Not a single refugee who isn’t a white South African has been legally resettled in the United States since October, according to the US State Department’s most recent arrivals report.
The report, published last month, shows that from the start of October 2025 to the end of January 2026, just 1651 people were admitted under the US Refugee Admissions Program.
It allows those who fear persecution based on race, religion, nationality, political opinion, or social group to apply for refuge in the US.
Aside from just three, every one of that 1651 was from South Africa.
Three Afghan refugees were also reported to have been settled in Colorado in November. But since then, their admission has been indefinitely suspended, and those who have entered may be at risk of deportation.
During that same period a year earlier – the final months of the Biden administration – a total of 37,596 refugees arrived in the US, mostly from the Middle East, South Asia and Africa.
The Trump administration dramatically curbed refugee admissions during its first year in power.
On his first day back in office last January, President Donald Trump suspended USRAP processing, leaving about 600,000 people in the pipeline suddenly stranded, including roughly 10,000 who’d already booked flights.
About 130,000 of those refugees had already been through the State Department’s meticulous and taxing vetting process. They were instead “left to languish in refugee camps around the world after being given the promise of safety and a new life in America”, as a group of Democrats in Congress put it.
The next month, however, Trump carved out an exception to the suspension exclusively for white South Africans, who he has falsely claimed face a “genocide,” and severe “discrimination” from land redistribution policies intended to correct extreme apartheid-era inequalities.
After previously discussing a cap of 40,000 refugee admissions for the fiscal year 2026 – already a reduction by over two-thirds from the Biden administration – Trump announced on September 30 that he would lower admissions to just 7500, a historic low.
He announced the change without consultation with Congress, which is required under the 1980 Refugee Act, leading Democrats to accuse him of acting in “open defiance of the law”.
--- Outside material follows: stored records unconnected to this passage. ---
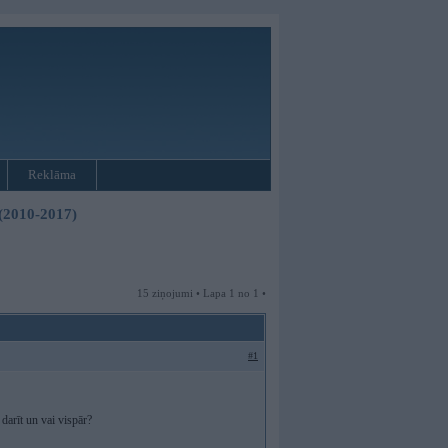
Reklāma
 (2010-2017)
15 ziņojumi • Lapa 1 no 1 •
#1
darīt un vai vispār?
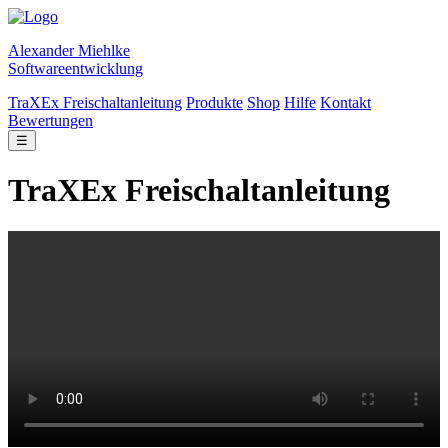
Alexander Miehlke
Softwareentwicklung
TraXEx Freischaltanleitung
Produkte
Shop
Hilfe
Kontakt
Bewertungen
☰
TraXEx Freischaltanleitung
In late February, Reuters reported on an internal State Department document showing that the administration was planning to welcome as many as 4500 white South Africans to the US every month and detailed plans to install trailers on US Embassy property in the country to expedite more immigrant approvals.
Refugees fleeing war, government oppression and genocide in countries such as Syria, Sudan, Ukraine, Afghanistan and others, meanwhile, have been locked out or face threats of arrest by the US Department of Homeland Security under a new policy requiring them to be reinspected to determine their ability for “assimilation”.
Many critics have pointed out the dramatic gulf in treatment between white immigrants from South Africa and members of other, largely non-white, groups of immigrants, whom the Trump administration has gone to extreme measures to remove from the country with expediency.
Last month, a Rohingya refugee, who fled genocide in Myanmar and legally entered the US as a refugee, was found dead on the streets of Buffalo, New York, after being detained and then left outdoors in the freezing cold by immigration agents.
The policy was revealed as part of a case in which a federal judge halted a DHS effort to detain thousands of refugees in Minnesota who did not seek green cards after their first year of residency in the US.